What you return must match the records below exactly, apart from the omitted pictures.

RECORDS SHOWN section start

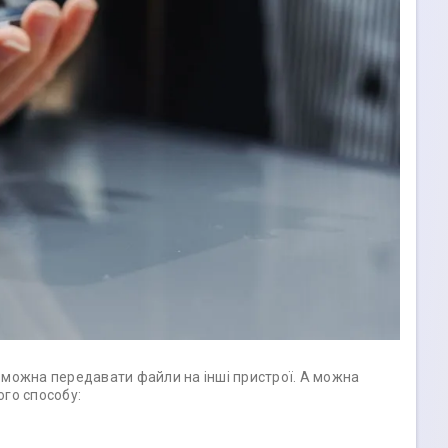
ою можна передавати файли на інші пристрої. А можна
ого способу:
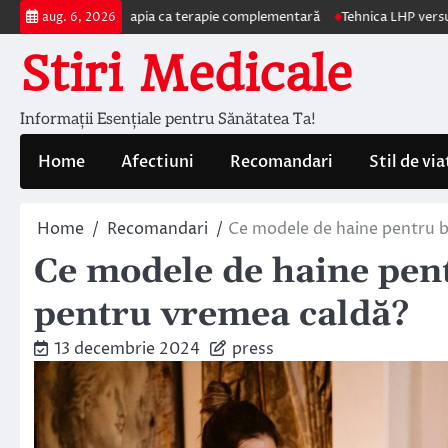
Skip
utohemoterapia ca terapie complementară
Tehnica LHP versus Hemoroide
aug. 6, 2026
to
Stiri Medicale
content
Informații Esențiale pentru Sănătatea Ta!
Home
Afectiuni
Recomandari
Stil de via
Home
Recomandari
Ce modele de haine pentru b
Ce modele de haine pent
pentru vremea caldă?
13 decembrie 2024
press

RECORDS SHOWN section end

**RESULT OF THE EXERCISE:**
ою можна передавати файли на інші пристрої. А можна
ого способу:
Skip
utohemoterapia ca terapie complementară
Tehnica LHP versus Hemoroide
aug. 6, 2026
to
Stiri Medicale
content
Informații Esențiale pentru Sănătatea Ta!
Home
Afectiuni
Recomandari
Stil de via
Home
Recomandari
Ce modele de haine pentru b
Ce modele de haine pent
pentru vremea caldă?
13 decembrie 2024
press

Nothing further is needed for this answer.